### What you have to do
Please state how many lines of the data contain "mein". The number by itself is enough.

### Excerpted records
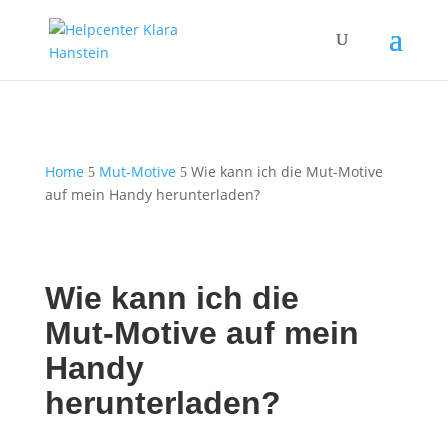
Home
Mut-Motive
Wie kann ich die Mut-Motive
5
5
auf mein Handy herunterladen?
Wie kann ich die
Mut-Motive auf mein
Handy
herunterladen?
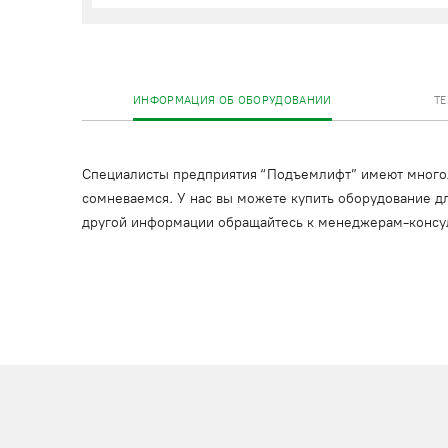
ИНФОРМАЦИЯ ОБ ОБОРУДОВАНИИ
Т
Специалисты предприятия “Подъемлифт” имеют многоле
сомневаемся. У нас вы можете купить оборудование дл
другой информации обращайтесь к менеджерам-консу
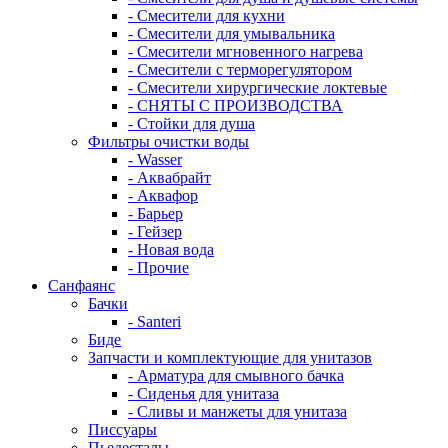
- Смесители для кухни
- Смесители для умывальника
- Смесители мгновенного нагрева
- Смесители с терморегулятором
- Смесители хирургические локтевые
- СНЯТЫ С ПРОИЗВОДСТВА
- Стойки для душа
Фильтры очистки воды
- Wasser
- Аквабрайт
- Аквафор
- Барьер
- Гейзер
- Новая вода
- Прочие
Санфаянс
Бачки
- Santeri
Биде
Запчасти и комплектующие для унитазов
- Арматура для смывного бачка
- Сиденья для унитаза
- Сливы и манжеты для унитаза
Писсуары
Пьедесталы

* * *

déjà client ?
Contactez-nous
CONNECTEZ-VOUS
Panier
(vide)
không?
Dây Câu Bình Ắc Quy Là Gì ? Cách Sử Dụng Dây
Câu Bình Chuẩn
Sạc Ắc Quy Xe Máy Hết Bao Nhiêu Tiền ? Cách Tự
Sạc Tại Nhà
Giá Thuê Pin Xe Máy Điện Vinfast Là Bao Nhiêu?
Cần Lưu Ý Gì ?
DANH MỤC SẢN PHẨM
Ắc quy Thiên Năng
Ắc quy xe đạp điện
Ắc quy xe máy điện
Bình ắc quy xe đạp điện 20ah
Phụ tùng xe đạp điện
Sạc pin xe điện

### Response below
2